Tribuners adalah platform jurnalisme warga. Untuk berkontribusi, anda bisa mengirimkan karya dalam bentuk berita, opini, esai, maupun kolom ke email: redaksi@tribunnews.com.
Konten menjadi tanggungjawab penulis dan tidak mewakili pandangan redaksi tribunnews.com.
Perlukah Sumpah Pemuda Jilid II?
Kita yakin Presiden Jokowi bangga menggunakan bahasa Indonesia di dalam dan luar negeri.
Editor: Hasanudin Aco
Sebagai mantan pebisnis yang kerap ke luar negeri dan berinteraksi dengan orang-orang asing, diyakini Presiden Jokowi lancar berbahasa Inggris meski mungkin tidak mahir-mahir amat.
Jadi, bila ada asumsi Jokowi sering mewakilkan ke JK untuk hadir dalam Sidang Umum PBB karena mantan Gubernur DKI Jakarta itu kurang fasih berbahasa Inggris, mungkin kurang tepat.
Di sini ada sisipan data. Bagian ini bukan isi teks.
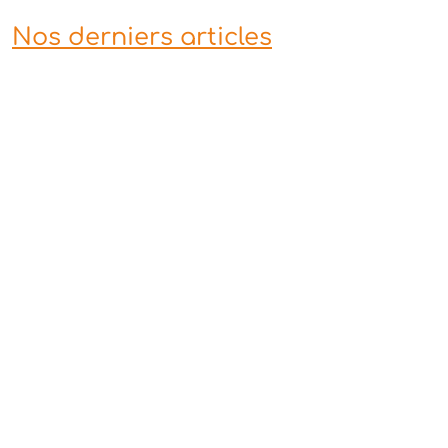
Nos derniers articles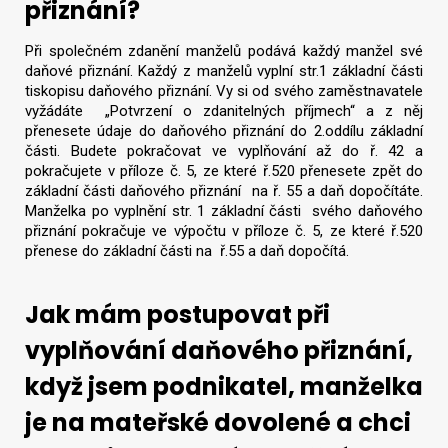
přiznání?
Při společném zdanění manželů podává každý manžel své
daňové přiznání. Každý z manželů vyplní str.1 základní části
tiskopisu daňového přiznání. Vy si od svého zaměstnavatele
vyžádáte „Potvrzení o zdanitelných příjmech“ a z něj
přenesete údaje do daňového přiznání do 2.oddílu základní
části. Budete pokračovat ve vyplňování až do ř. 42 a
pokračujete v příloze č. 5, ze které ř.520 přenesete zpět do
základní části daňového přiznání na ř. 55 a daň dopočítáte.
Manželka po vyplnění str. 1 základní části svého daňového
přiznání pokračuje ve výpočtu v příloze č. 5, ze které ř.520
přenese do základní části na ř.55 a daň dopočítá.
Jak mám postupovat při
vyplňování daňového přiznání,
když jsem podnikatel, manželka
je na mateřské dovolené a chci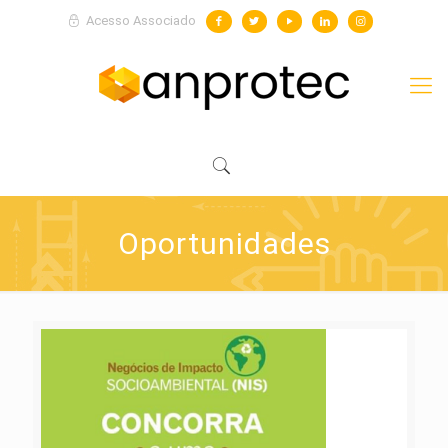
Acesso Associado
Oportunidades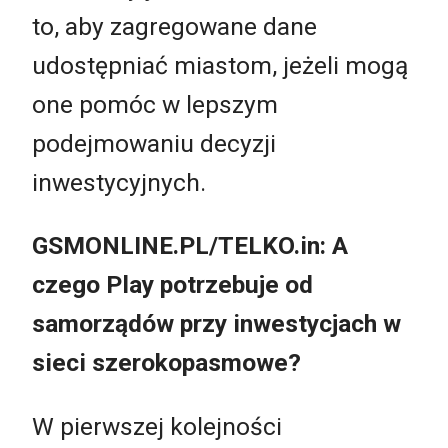
to, aby zagregowane dane
udostępniać miastom, jeżeli mogą
one pomóc w lepszym
podejmowaniu decyzji
inwestycyjnych.
GSMONLINE.PL/TELKO.in: A
czego Play potrzebuje od
samorządów przy inwestycjach w
sieci szerokopasmowe?
W pierwszej kolejności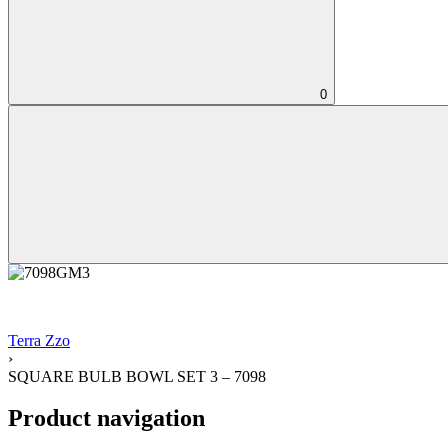
0
Terra Zzo
›
SQUARE BULB BOWL SET 3 – 7098
Product navigation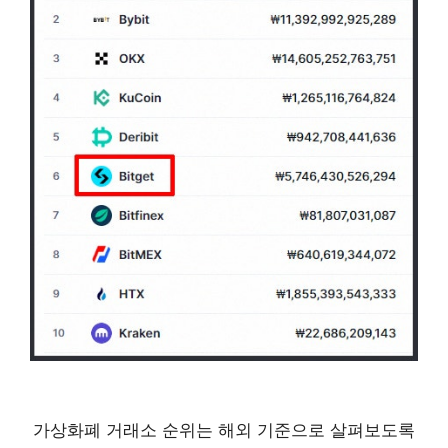
가상화폐 거래소 순위는 해외 기준으로 살펴보도록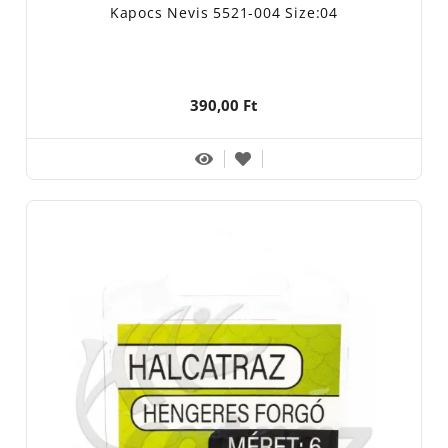
Kapocs Nevis 5521-004 Size:04
390,00 Ft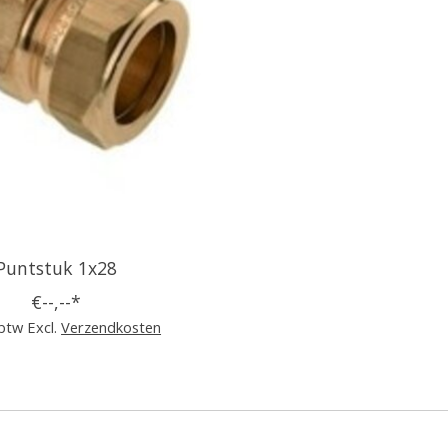
Puntstuk 1x28
€--,--*
 btw Excl.
Verzendkosten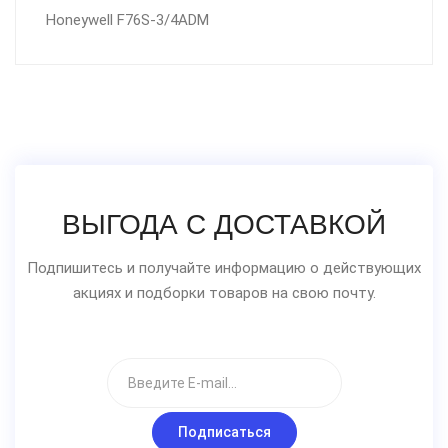
Honeywell F76S-3/4ADM
ВЫГОДА С ДОСТАВКОЙ
Подпишитесь и получайте информацию о действующих
акциях и подборки товаров на свою почту.
Подписаться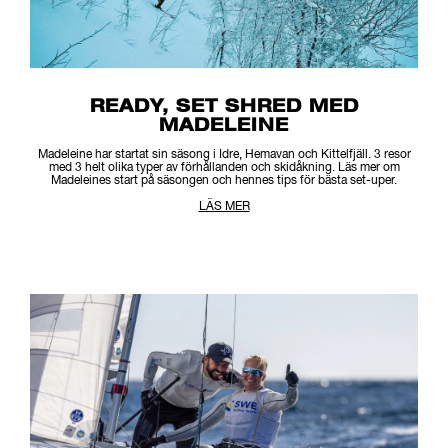
READY, SET SHRED MED
MADELEINE
Madeleine har startat sin säsong i Idre, Hemavan och Kittelfjäll. 3 resor
med 3 helt olika typer av förhållanden och skidåkning. Läs mer om
Madeleines start på säsongen och hennes tips för bästa set-uper.
LÄS MER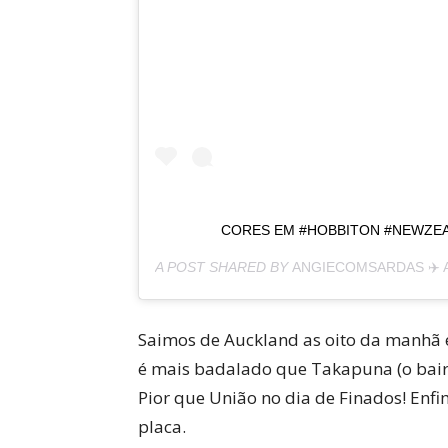
CORES EM #HOBBITON #NEWZEA
A POST SHARED BY
ANGIECOMSARDAS ✈️ 
Saimos de Auckland as oito da manhã 
é mais badalado que Takapuna (o bair
Pior que União no dia de Finados! Enfi
placa.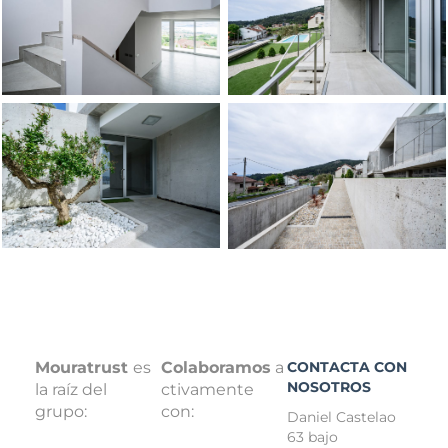
Mouratrust
es
Colaboramos
a
CONTACTA CON
NOSOTROS
la raíz del
ctivamente
grupo:
con:
Daniel Castelao
63 bajo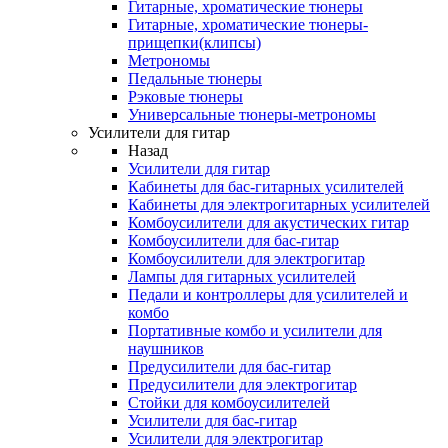
Гитарные, хроматические тюнеры
Гитарные, хроматические тюнеры-
прищепки(клипсы)
Метрономы
Педальные тюнеры
Рэковые тюнеры
Универсальные тюнеры-метрономы
Усилители для гитар
Назад
Усилители для гитар
Кабинеты для бас-гитарных усилителей
Кабинеты для электрогитарных усилителей
Комбоусилители для акустических гитар
Комбоусилители для бас-гитар
Комбоусилители для электрогитар
Лампы для гитарных усилителей
Педали и контроллеры для усилителей и
комбо
Портативные комбо и усилители для
наушников
Предусилители для бас-гитар
Предусилители для электрогитар
Стойки для комбоусилителей
Усилители для бас-гитар
Усилители для электрогитар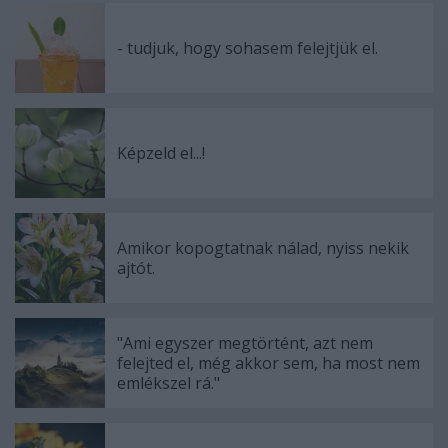
- tudjuk, hogy sohasem felejtjük el.
Képzeld el...!
Amikor kopogtatnak nálad, nyiss nekik
ajtót.
"Ami egyszer megtörtént, azt nem
felejted el, még akkor sem, ha most nem
emlékszel rá."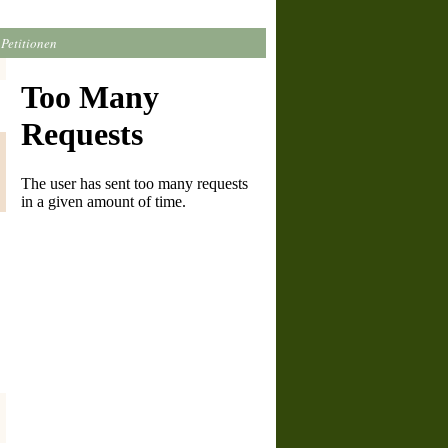
Petitionen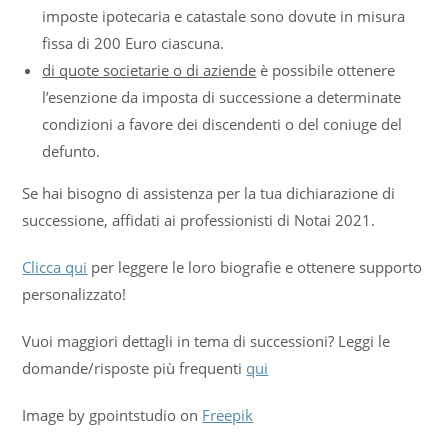
imposte ipotecaria e catastale sono dovute in misura
fissa di 200 Euro ciascuna.
di quote societarie o di aziende
è possibile ottenere
l’esenzione da imposta di successione a determinate
condizioni a favore dei discendenti o del coniuge del
defunto.
Se hai bisogno di assistenza per la tua dichiarazione di
successione, affidati ai professionisti di Notai 2021.
Clicca qui
per leggere le loro biografie e ottenere supporto
personalizzato!
Vuoi maggiori dettagli in tema di successioni? Leggi le
domande/risposte più frequenti
qui
Image by gpointstudio on
Freepik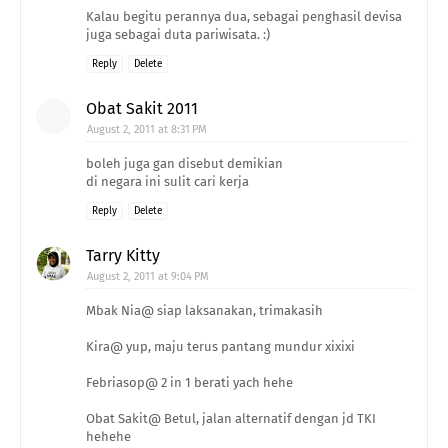
Kalau begitu perannya dua, sebagai penghasil devisa
juga sebagai duta pariwisata. :)
Reply
Delete
Obat Sakit 2011
August 2, 2011 at 8:31 PM
boleh juga gan disebut demikian
di negara ini sulit cari kerja
Reply
Delete
Tarry Kitty
August 2, 2011 at 9:04 PM
Mbak Nia@ siap laksanakan, trimakasih
Kira@ yup, maju terus pantang mundur xixixi
Febriasop@ 2 in 1 berati yach hehe
Obat Sakit@ Betul, jalan alternatif dengan jd TKI
hehehe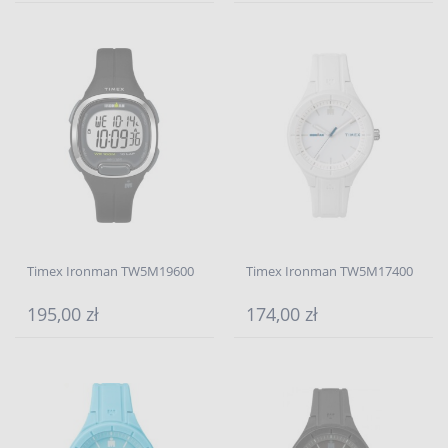
Timex Ironman TW5M19600
Timex Ironman TW5M17400
195,00 zł
174,00 zł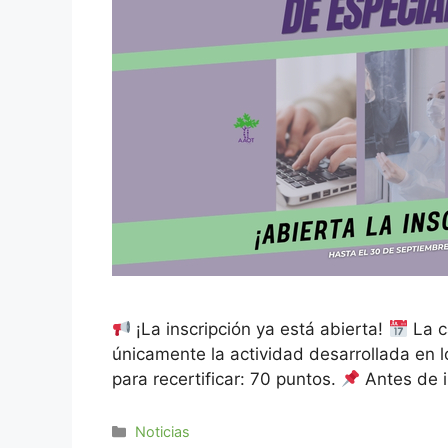
¡La inscripción ya está abierta!
La c
únicamente la actividad desarrollada en l
para recertificar: 70 puntos.
Antes de i
Noticias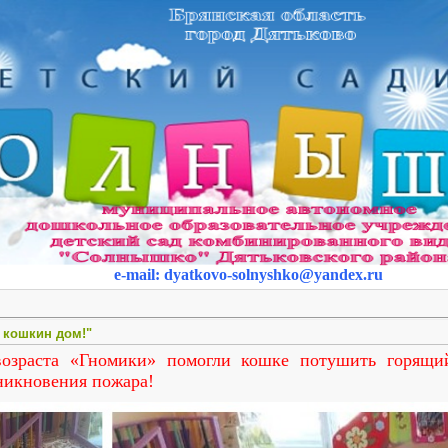
e-mail
:
dyatkovo-solnyshko
@yandex.ru
 кошкин дом!"
озраста «Гномики» помогли кошке потушить горящи
никновения пожара!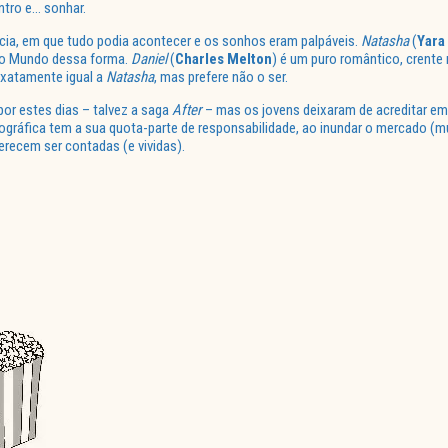
ntro e… sonhar.
cia, em que tudo podia acontecer e os sonhos eram palpáveis.
Natasha
(
Yara
vê o Mundo dessa forma.
Daniel
(
Charles Melton
) é um puro romântico, crente 
exatamente igual a
Natasha
, mas prefere não o ser.
or estes dias – talvez a saga
After
– mas os jovens deixaram de acreditar em 
tográfica tem a sua quota-parte de responsabilidade, ao inundar o mercado (m
merecem ser contadas (e vividas).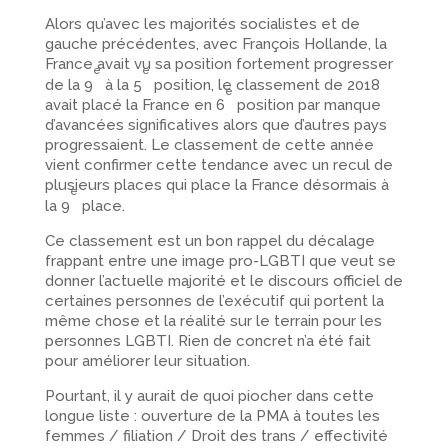
Alors qu’avec les majorités socialistes et de
gauche précédentes, avec François Hollande, la
France avait vu sa position fortement progresser
e
e
de la 9
à la 5
position, le classement de 2018
e
avait placé la France en 6
position par manque
d’avancées significatives alors que d’autres pays
progressaient. Le classement de cette année
vient confirmer cette tendance avec un recul de
plusieurs places qui place la France désormais à
e
la 9
place.
Ce classement est un bon rappel du décalage
frappant entre une image pro-​LGBTI que veut se
donner l’actuelle majorité et le discours officiel de
certaines personnes de l’exécutif qui portent la
même chose et la réalité sur le terrain pour les
personnes LGBTI. Rien de concret n’a été fait
pour améliorer leur situation.
Pourtant, il y aurait de quoi piocher dans cette
longue liste : ouverture de la PMA à toutes les
femmes /​ filiation /​ Droit des trans /​ effectivité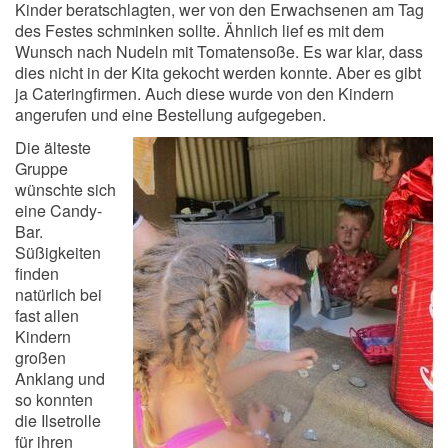
Kinder beratschlagten, wer von den Erwachsenen am Tag
des Festes schminken sollte. Ähnlich lief es mit dem
Wunsch nach Nudeln mit Tomatensoße. Es war klar, dass
dies nicht in der Kita gekocht werden konnte. Aber es gibt
ja Cateringfirmen. Auch diese wurde von den Kindern
angerufen und eine Bestellung aufgegeben.
Die älteste
Gruppe
wünschte sich
eine Candy-
Bar.
Süßigkeiten
finden
natürlich bei
fast allen
Kindern
großen
Anklang und
so konnten
die Ilsetrolle
für ihren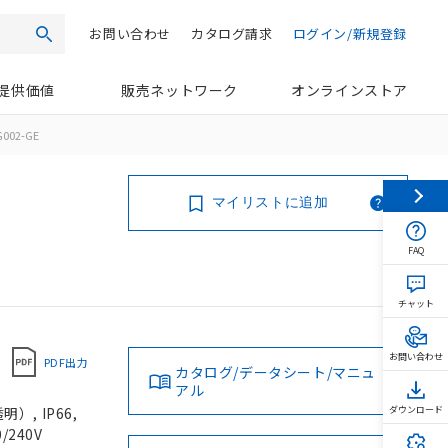
お問い合わせ
カタログ請求
ログイン/新規登録
検索
提供価値
販売ネットワーク
オンラインストア
002-GE
マイリストに追加
FAQ
チャット
お問い合わせ
PDF出力
カタログ/データシート/マニュ
アル
, IP66,
ダウンロード
/240V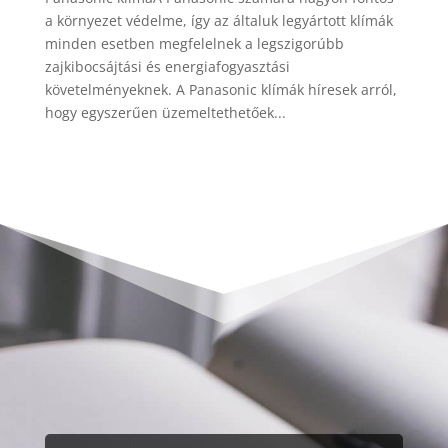
a környezet védelme, így az általuk legyártott klímák
minden esetben megfelelnek a legszigorúbb
zajkibocsájtási és energiafogyasztási
követelményeknek. A Panasonic klímák híresek arról,
hogy egyszerűen üzemeltethetőek...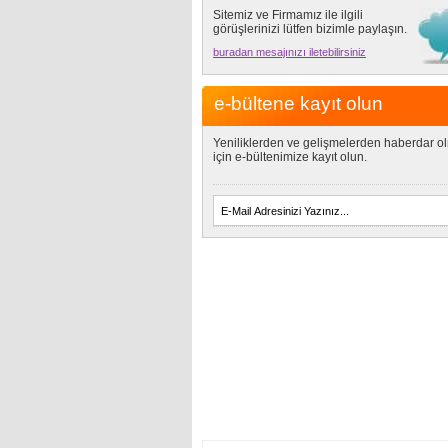
Sitemiz ve Firmamız ile ilgili
görüşlerinizi lütfen bizimle paylaşın.
buradan mesajınızı iletebilirsiniz
e-bültene kayıt olun
Yeniliklerden ve gelişmelerden haberdar o
için e-bültenimize kayıt olun.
Kita yakin Presiden Jokowi lebih bangga menggunakan bahasa Indonesia daripada bahasa asing, dan memang sudah seharusnya demikian.
Masih segar dalam ingatan kita ketika menjadi Presiden, almarhum Pak Harto juga selalu menggunakan bahasa Indonesia dalam pidato resminya di forum domestik maupun internasional.
Bukan karena Pak Harto tidak mahir berbahasa Inggris, melainkan karena ia bangga dengan bahasa Indonesia.
Bahasa menunjukkan bangsa. Dengan berbahasa Indonesia di forum internasional, maka Pak Harto mengangkat nama Indonesia di mata dunia.
Perhatikan pula bangsa-bangsa lain seperti Jepang, Tingkok, Korea, Perancis, Jerman dan sebagainya yang lebih bangga menggunakan bahasa nasional mereka masing-masing meski sedang berada di luar negeri.
Kini, apa yang terjadi dengan Indonesia?
Bangsa kita, terutama anak-anak remaja di perkotaan, ada kecenderungan lebih bangga menggunakan bahasa asing seperti bahasa Inggris, Mandarin, atau Arab dalam pergaulan sehari-hari.
Dengan berbahasa asing mereka merasa seakan memiliki kelas tersendiri. Sudah lunturkah kebanggan kita berbahasa Indonesia?
Bahasa menunjukkan bangsa. Sudah lunturkah kebanggaan kita sebagai bangsa Indonesia, ketika kita enggan berbahasa Indonesia? Dari titik ini nasionalisme dan patriotisme kita pun dipertanyakan.
Tidak hanya remaja, di sepanjang jalan protokol Ibu Kota pun banyak papan nama dan reklame yang menggunakan bahasa asing.
Bahkan perusahaan-perusahaan domestik pun menggunakan nama dengan bahasa asing, di antaranya Lion Air, Bank Central Asia (BCA), dan sebagainya.
Kawasan bisnis di Semanggi, Jakarta Selatan, pun menggunakan nama dengan bahasa Inggris, yakni Sudirman Central Business Distric (SCBD).